Tax relief will not extend to GAA players

Minister says scheme for sportspeople cost the State €2.4m over the decade to 2017

The scheme allows tax relief to be claimed on earnings which derive directly from participation in the sport concerned but not earnings such as sponsorship fees and income from advertisements or endorsements.  Photograph: ©INPHO/Presseye/Matt Mackey

The scheme allows tax relief to be claimed on earnings which derive directly from participation in the sport concerned but not earnings such as sponsorship fees and income from advertisements or endorsements.
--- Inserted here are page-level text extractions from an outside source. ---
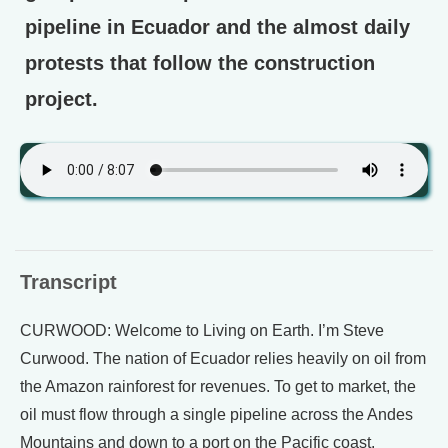
pipeline in Ecuador and the almost daily
protests that follow the construction
project.
Transcript
CURWOOD: Welcome to Living on Earth. I’m Steve
Curwood. The nation of Ecuador relies heavily on oil from
the Amazon rainforest for revenues. To get to market, the
oil must flow through a single pipeline across the Andes
Mountains and down to a port on the Pacific coast.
Photograph: ©INPHO/Presseye/Matt Mackey

 

Extending a tax relief scheme for sportspeople here to GAA players “would raise a number of issues and challenges”, Minister for Finance Paschal Donohoe has said.

“Given the amateur status of the players, income from sources not related to the playing of Gaelic games might need to be taken into account,” the Minister said. “This would have implications for the tax system that would need to be carefully examined.

“In addition, equity issues might arise as regards the equal treatment of players from both within and outside the jurisdiction.”

His comments came in a written reply for a question from Fianna Fáil TD Marc Mac Sharry.

Mr Donohoe said the current tax relief scheme for sportspeople cost the State €2.4 million over the decade to 2017. During that period, 323 sportspeople claimed tax relief.

The scheme allows sportspeople claim tax relief on earnings which derive directly from participation in the sport concerned, such as prize money and performance fees, but not other earnings such as sponsorship fees and income from advertisements or endorsements.

Rugby players

Those to avail of the scheme include rugby players, golfers, jockeys, cyclists, swimmers, boxers and athletes.

The scheme cost the taxpayer €400,000 in 2017, down from €600,0000 the previous year.

Mr Mac Sharry had asked whether the Minister had considered extending the scheme to GAA players.

Speaking after the Minister’s reply, Mr Mac Sharry said: “I would not necessarily be in favour of the inclusion of Gaelic games participants in the tax relief scheme as it blurs the lines of the amateur ethos which we all support within Gaelic games.

However, he said that “adequate supports need to be put in place for participants in Gaelic games, particularly those at the highest level”.

Intercounty players

“As things stand, larger counties have access to substantially more resources, larger sponsors and so on which, in turn, permits them facilitating greater supports.”

Intercounty GAA players receive monies through a player support scheme from Sport Ireland. A €6.9 million deal was announced in 2016 for 2017, 2018 and 2019 and payments last year ranged from €970 to €2,227 depending on how far players’ counties progressed in the championship.